Catherine Breillat’s Last Summer

Samuel Kircher and Léa Drucker in Catherine Breillat’s Last Summer (2023)

Introducing her interview with Catherine Breillat for Film Comment last fall, Beatrice Loayza called the French director “the high priestess of errant female sexuality. Throughout her career, she has continued to ruffle feathers, be it with her austere visions of (unsimulated) sex (Romance, 1999) or with her unflinchingly violent portrayals of sexual initiation (Fat Girl, 2001).”

When Breillat’s Last Summer premiered in Cannes last year, several years had passed since her previous feature, Abuse of Weakness (2013). Producer Saïd Ben Saïd had approached her with the idea of adapting May el-Toukhy’s Queen of Hearts (2019), the story of an affair between a middle-aged lawyer and her teenage stepson. “He thought . . . well, that I could do it better,” Breillat told Loayza.

The years between Abuse of Weakness and Last Summer “have not remotely slackened the daring and thoughtfulness of Breillat’s compositions, realized with lustrous tactility by her new cinematographer, Jeanne Lapoirie (BPM [Beats Per Minute], Benedetta),” writes Matthew Eng at Reverse Shot. “Last Summer is not so much a provocation or the immersion in perversion that those who know only of the logline and Breillat’s career might be led to believe. This is a master class in emotional precision, one grounded in the knowledge that even the most durable of moral compasses can shatter in the face of a monstrous and deranging need.”

Anne (Léa Drucker) is introduced preparing a young victim of abuse for cross-examination. Her marriage to Pierre (Olivier Rabourdin) is solid, and life with their two adopted daughters (Serena Hu and Angela Chen; everyone agrees that they’re adorable) is good. When Théo (Samuel Kircher), Pierre’s son from a previous marriage, is kicked out of school, he comes to live with the family in their idyllic home out in the country.

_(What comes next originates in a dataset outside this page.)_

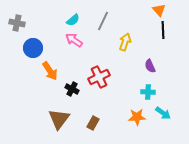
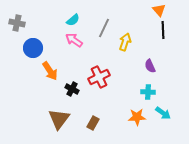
gray line: moved 1 px right, 7 px down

“Once the kid arrives and peels off his shirt, playing peekaboo under a crown of floppy hair, it seems fairly clear where the story is headed,” wrote the New York Times’s Manohla Dargis in a dispatch from Cannes. “Yet there’s nothing obvious about this movie, which, with shifting camera angles, differing points of view, and gradually escalating emotional violence, creates an extraordinarily complex inquiry into desire and power.”

Reviewing “Breillat’s most heartbreaking film to date” for Sight and Sound, Ela Bittencourt finds that the casting of Drucker is “ingenious: with her elegance and soft expression, she is hardly a stereotypically tempestuous heroine. Inspired by baroque ecstatic painting, including Caravaggio’s Mary Magdalen in Ecstasy (1606), Breillat stages Anne’s sex scenes with deliberate unnaturalness. In orgasmic bliss, Drucker’s slim body, captured in prolonged close-ups, contorts and arches strangely; the ensuing stillness and silence are also odd, conveying an almost spiritual air, perhaps to suggest that Anne finds not just rapture but a beatific harmony, however fleeting, in having Théo as stepson and lover.”

Anne, “remorseful and fearful, swears Théo to secrecy,” writes the New Yorker’s Richard Brody, “but the coverup quickly becomes the bigger and better drama: a conflict of terrifying intensity and bitter irony, taut with emotional violence and looming menace.” For Chuck Bowen at Slant, Last Summer “somehow feels tight, open and leisurely, and cloaked in dread all at once.”

“By Breillat’s standards,” writes Guy Lodge at Film of the Week, “this is an unprecedentedly sleek commercial play, alluring and grabby—yet with an innate, considered nastiness, an unspoken intellectualization of our least explicable instincts, that never feels compromised. If she remade Fifty Shades of Grey next, I wouldn’t doubt her.”

Before its summerlong run through North American theaters, Last Summer will open on Friday at Film at Lincoln Center, where the retrospective Carnal Knowledge: The Films of Catherine Breillat is winding down. Breillat will be in New York to take part in four Q&As, starting with this evening’s sneak preview with Madeline Whittle moderating. Hosting the other three Q&As are Alison Willmore on Friday, Ira Sachs on Saturday, and Beatrice Loayza on Sunday.